On average, 69% of questions were related to previous questions in some how related. May be, if we refer to the topics of previously asked questions, we might be able to study better.

If we only want to study questions that pertain to high value questions instead of low value questions.
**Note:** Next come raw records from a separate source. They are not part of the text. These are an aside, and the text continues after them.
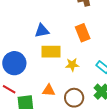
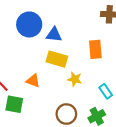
blue circle: (14, 63) -> (29, 24), moved
orange triangle: (49, 90) -> (33, 81), moved

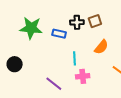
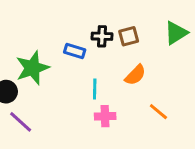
green star: (31, 28) -> (32, 68), moved, turned -30
purple line: (54, 84) -> (21, 122), moved

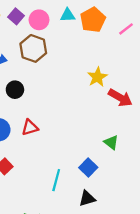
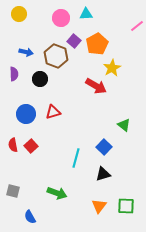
purple square: (16, 16) -> (74, 41), moved
orange pentagon: (93, 20) -> (97, 44), moved
brown hexagon: (33, 48) -> (56, 56), moved
red arrow: (120, 98) -> (96, 86), moved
This will help us earn more money when on Jeopardy.

In [57]:
# Qualifying greater than $800 as high value, and less than $800 as low value:
def greater_than_800(row):
    value = 0
    if row['clean_value'] > 800:
        value = 1
    return value
        
jeopardy['high_value'] = jeopardy.apply(greater_than_800, axis=1)


In [58]:
jeopardy['high_value'].value_counts() # there are 14265 low value questions, and 5734 high value questions


0    14265
1     5734
Name: high_value, dtype: int64

In [64]:
# Defining a function to count how many times a word was used in high value question and low value questions:
def high_low_count(word):
    low_count = 0
    high_count = 0
    for i, row in jeopardy.iterrows():
        split_question = row['clean_question'].split(" ")
        
        if word in split_question:
            if row['high_value'] == 1:
                high_count += 1
            else:
                low_count += 1
    return high_count, low_count


In [74]:
import random
# Since working with all the words in all the questions will take a long time, lets randomly select 10 words from terms_used set:
comparison_terms = random.sample(terms_used, 10)
comparison_terms

['everyone',
 'nelson',
 'knocking',
 'stairclimbing',
 'compete',
 'practice',
 'alleles',
 'postcentral',
 'hrefhttpwwwjarchivecommedia20091218j19jpg',
 'ebenezer']

In [75]:
observed_expected = []

for word in comparison_terms:
    observed_expected.append(high_low_count(word))
    
observed_expected # list of tuples of # of times the word was used in high and low value question

[(3, 11),
 (3, 7),
 (2, 1),
 (0, 1),
 (0, 4),
 (5, 13),
 (0, 1),
 (0, 1),
 (0, 1),
 (1, 1)]

Now that we have found the observed counts for a few terms, we can compute the expected counts and the chi-squared value.

In [76]:
high_value_count = jeopardy[jeopardy['high_value']==1].shape[0]
low_value_count = jeopardy[jeopardy['high_value']==0].shape[0]

In [79]:
from scipy.stats import chisquare
import numpy as np

chi_squared = []

for i in observed_expected:
    total = sum(i)
    total_prop = total/jeopardy.shape[0]
    term_exp_high_value = total_prop * high_value_count
    term_exp_low_value = total_prop * low_value_count
    
    observed = np.array([i[0], i[1]])
    expected = np.array([term_exp_high_value, term_exp_low_value])
    
    chi_squared.append(chisquare(observed, expected))
    
chi_squared
    


[Power_divergenceResult(statistic=0.3591166740081454, pvalue=0.5489972218273612),
 Power_divergenceResult(statistic=0.008630851497838939, pvalue=0.9259811180040979),
 Power_divergenceResult(statistic=2.1177104383031944, pvalue=0.14560406868264344),
 Power_divergenceResult(statistic=0.401962846126884, pvalue=0.5260772985705469),
 Power_divergenceResult(statistic=1.607851384507536, pvalue=0.20479409439225948),
 Power_divergenceResult(statistic=0.007029106963070332, pvalue=0.93318382776185),
 Power_divergenceResult(statistic=0.401962846126884, pvalue=0.5260772985705469),
 Power_divergenceResult(statistic=0.401962846126884, pvalue=0.5260772985705469),
 Power_divergenceResult(statistic=0.401962846126884, pvalue=0.5260772985705469),
 Power_divergenceResult(statistic=0.4448774816612795, pvalue=0.5047776487545996)]

Results:
None of the terms had a significant difference in usage between high value and low value rows. Additionally, the frequencies were all low, so the chi-squared test isn't as valid. It would be better to run this test with only terms that have higher frequencies.